[Record excerpts — start]

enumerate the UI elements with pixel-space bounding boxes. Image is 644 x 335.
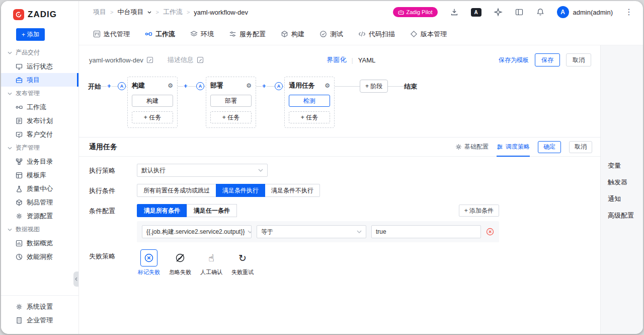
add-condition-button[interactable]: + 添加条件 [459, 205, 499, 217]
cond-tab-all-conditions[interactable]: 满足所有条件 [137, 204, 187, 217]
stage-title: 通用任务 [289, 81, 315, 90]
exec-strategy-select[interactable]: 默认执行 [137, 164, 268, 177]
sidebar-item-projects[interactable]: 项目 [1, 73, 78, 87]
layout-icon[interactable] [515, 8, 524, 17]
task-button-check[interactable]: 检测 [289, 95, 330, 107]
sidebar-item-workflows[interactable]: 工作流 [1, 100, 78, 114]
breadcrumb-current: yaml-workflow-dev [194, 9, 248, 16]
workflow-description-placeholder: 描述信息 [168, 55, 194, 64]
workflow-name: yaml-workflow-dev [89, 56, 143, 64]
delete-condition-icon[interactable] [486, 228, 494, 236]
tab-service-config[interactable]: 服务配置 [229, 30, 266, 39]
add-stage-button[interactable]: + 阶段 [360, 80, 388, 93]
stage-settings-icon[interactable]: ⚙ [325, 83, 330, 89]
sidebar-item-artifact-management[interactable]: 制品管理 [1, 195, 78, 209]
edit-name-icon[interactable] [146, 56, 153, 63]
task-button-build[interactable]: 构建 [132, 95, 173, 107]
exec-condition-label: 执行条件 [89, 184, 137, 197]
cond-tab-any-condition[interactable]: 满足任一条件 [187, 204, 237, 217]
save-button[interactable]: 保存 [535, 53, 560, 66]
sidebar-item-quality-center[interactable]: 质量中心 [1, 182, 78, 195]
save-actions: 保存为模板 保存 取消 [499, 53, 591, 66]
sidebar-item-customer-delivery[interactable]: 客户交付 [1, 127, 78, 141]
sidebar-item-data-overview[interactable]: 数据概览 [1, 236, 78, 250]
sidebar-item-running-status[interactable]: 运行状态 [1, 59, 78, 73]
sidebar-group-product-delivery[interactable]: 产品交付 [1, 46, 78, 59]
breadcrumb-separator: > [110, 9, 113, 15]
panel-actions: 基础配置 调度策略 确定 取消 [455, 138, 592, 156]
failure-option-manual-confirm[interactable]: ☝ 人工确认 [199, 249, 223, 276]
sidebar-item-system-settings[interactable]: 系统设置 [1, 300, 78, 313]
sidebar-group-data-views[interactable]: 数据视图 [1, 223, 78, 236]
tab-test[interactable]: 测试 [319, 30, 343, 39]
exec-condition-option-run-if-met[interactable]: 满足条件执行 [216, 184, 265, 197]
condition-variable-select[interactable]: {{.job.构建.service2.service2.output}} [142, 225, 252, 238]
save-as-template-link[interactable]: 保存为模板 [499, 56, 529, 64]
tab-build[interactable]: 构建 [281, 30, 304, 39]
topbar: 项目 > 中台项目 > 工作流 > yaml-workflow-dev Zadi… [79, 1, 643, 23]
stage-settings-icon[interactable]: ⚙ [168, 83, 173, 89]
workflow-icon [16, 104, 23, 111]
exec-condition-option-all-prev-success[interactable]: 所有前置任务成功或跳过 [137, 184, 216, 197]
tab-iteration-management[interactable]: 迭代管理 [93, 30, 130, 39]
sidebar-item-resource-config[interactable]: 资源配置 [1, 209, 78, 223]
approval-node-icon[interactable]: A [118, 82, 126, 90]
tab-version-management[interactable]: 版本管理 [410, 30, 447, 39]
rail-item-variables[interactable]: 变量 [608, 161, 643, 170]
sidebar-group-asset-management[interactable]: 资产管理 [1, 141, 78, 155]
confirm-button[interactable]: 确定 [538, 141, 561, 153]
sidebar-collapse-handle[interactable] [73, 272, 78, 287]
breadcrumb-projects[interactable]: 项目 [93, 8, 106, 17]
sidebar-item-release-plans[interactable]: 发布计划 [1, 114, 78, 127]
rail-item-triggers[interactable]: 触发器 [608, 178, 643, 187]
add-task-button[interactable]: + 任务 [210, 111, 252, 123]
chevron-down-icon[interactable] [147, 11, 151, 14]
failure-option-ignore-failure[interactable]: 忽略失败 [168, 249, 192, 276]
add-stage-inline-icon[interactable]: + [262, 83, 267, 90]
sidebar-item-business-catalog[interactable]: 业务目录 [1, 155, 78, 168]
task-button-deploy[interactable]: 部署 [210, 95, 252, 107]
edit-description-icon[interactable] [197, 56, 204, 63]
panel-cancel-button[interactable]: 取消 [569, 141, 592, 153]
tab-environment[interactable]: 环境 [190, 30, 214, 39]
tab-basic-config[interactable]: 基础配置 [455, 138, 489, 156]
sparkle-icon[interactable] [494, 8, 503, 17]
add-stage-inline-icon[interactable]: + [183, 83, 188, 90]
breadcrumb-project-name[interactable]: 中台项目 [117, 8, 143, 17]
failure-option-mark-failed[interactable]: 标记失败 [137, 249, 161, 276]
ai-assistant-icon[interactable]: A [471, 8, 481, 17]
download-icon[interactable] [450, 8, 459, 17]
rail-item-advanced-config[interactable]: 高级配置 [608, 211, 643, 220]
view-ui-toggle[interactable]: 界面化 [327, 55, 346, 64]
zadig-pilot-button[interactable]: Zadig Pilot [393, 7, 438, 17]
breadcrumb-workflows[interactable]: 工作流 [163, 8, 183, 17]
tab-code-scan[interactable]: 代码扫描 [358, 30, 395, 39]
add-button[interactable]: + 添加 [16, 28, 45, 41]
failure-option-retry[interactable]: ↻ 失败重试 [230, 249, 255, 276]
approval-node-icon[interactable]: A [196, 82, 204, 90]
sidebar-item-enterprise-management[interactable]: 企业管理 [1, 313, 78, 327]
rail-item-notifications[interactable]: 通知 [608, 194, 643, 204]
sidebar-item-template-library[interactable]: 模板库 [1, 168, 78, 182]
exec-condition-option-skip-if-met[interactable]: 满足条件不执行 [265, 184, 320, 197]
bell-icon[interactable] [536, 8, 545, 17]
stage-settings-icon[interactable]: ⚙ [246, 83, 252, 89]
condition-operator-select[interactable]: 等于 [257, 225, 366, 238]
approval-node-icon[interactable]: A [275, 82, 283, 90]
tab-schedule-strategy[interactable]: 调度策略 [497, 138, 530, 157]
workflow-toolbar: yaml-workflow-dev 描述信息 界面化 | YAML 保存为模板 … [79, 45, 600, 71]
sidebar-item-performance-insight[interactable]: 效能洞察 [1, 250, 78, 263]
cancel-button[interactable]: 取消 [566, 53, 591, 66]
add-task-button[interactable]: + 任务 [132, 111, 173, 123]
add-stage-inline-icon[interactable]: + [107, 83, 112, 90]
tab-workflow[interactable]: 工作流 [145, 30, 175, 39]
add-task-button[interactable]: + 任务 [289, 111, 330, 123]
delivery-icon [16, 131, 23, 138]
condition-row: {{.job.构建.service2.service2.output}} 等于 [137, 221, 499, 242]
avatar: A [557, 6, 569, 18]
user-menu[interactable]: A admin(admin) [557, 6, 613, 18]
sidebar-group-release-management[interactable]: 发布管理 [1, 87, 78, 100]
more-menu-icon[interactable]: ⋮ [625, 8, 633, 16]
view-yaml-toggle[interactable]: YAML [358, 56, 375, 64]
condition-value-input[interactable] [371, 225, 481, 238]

[Record excerpts — finish]

Aim of the exercise –
How many of the lines above include the string "panel"? Reply with the number by itself.

Response –
2